-- RECORDS SUPPLIED follows --
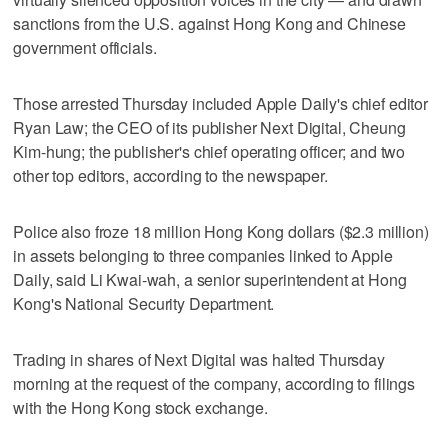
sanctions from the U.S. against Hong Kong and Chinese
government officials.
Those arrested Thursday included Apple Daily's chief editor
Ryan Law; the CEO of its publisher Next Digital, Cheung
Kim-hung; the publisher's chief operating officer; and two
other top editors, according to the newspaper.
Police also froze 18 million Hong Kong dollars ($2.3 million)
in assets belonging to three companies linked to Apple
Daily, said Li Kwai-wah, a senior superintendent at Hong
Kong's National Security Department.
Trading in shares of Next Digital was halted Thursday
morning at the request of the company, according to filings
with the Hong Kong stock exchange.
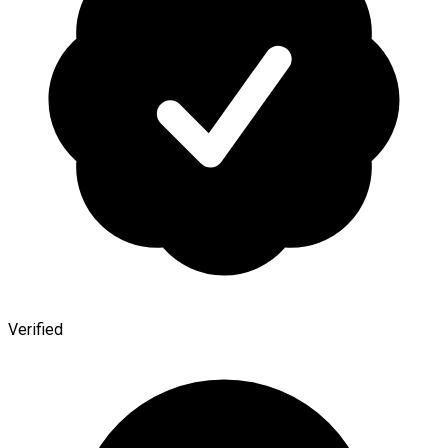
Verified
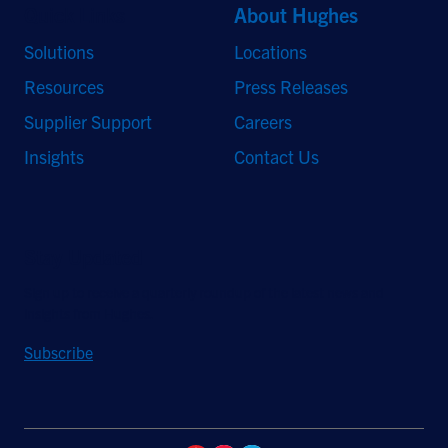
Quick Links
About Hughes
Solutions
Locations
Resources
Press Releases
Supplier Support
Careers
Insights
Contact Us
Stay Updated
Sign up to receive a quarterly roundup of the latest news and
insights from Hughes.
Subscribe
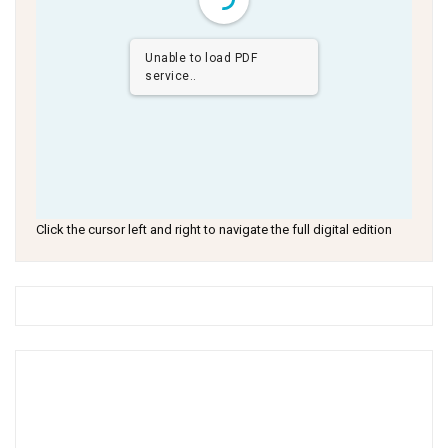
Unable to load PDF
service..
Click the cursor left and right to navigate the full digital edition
-- RECORDS SUPPLIED concluded --
-- RECORDS SUPPLIED follows --
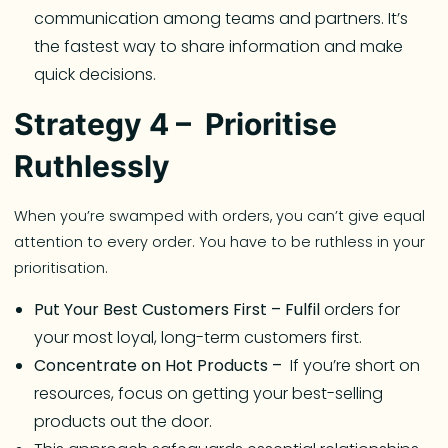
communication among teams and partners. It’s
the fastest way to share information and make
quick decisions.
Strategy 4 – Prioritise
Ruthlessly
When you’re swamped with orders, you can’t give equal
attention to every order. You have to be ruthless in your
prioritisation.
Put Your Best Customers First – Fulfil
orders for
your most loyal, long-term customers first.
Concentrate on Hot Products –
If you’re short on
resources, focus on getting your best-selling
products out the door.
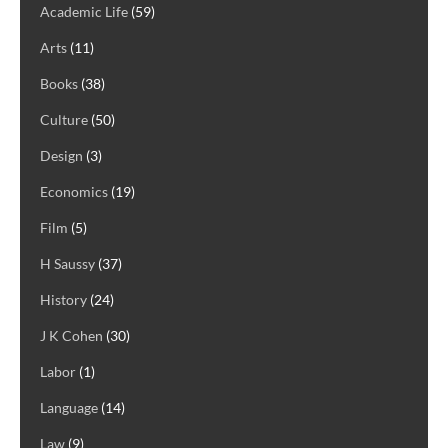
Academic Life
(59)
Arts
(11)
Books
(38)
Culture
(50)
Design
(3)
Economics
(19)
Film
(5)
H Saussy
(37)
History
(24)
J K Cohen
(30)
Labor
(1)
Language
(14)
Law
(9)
-- RECORDS SUPPLIED concluded --
WORK INSTRUCTIONS: Gather up the lines containing the word "chief" from these records and copy them.

REPLY:
Those arrested Thursday included Apple Daily's chief editor
Kim-hung; the publisher's chief operating officer; and two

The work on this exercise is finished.